Records from a dataset
*-*-*

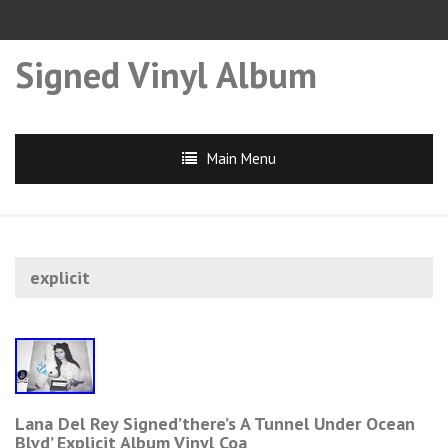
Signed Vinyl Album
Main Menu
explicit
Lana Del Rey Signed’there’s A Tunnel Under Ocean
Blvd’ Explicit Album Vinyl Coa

*-*-*

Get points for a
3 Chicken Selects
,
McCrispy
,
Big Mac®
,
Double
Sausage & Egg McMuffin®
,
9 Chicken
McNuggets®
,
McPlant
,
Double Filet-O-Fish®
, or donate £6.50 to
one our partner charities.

*-*-*

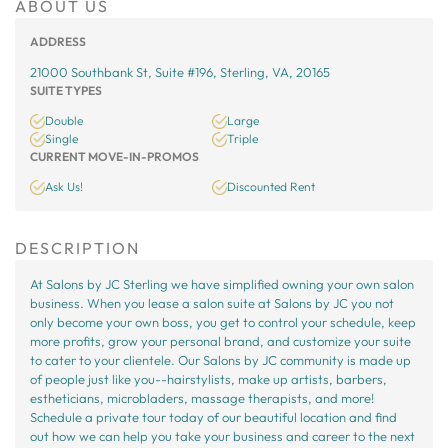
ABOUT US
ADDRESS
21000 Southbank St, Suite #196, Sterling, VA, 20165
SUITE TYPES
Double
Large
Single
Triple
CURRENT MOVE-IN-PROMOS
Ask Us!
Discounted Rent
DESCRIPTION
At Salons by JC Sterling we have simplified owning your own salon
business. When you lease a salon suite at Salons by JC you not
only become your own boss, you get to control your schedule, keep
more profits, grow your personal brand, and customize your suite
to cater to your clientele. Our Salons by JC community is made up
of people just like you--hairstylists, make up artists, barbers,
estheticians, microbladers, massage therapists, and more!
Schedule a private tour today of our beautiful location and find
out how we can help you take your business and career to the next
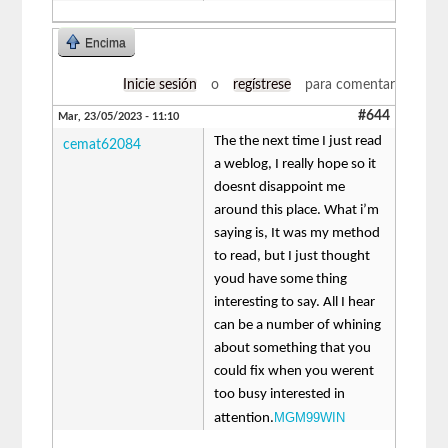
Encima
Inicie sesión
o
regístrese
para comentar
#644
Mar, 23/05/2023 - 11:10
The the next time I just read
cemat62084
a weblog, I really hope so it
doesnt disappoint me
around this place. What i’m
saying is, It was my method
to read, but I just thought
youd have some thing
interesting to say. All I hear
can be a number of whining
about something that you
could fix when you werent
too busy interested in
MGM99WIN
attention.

*-*-*

→ **What the task asks**: Show all lines above containing "business".

→ **Written solution**:
business. When you lease a salon suite at Salons by JC you not
out how we can help you take your business and career to the next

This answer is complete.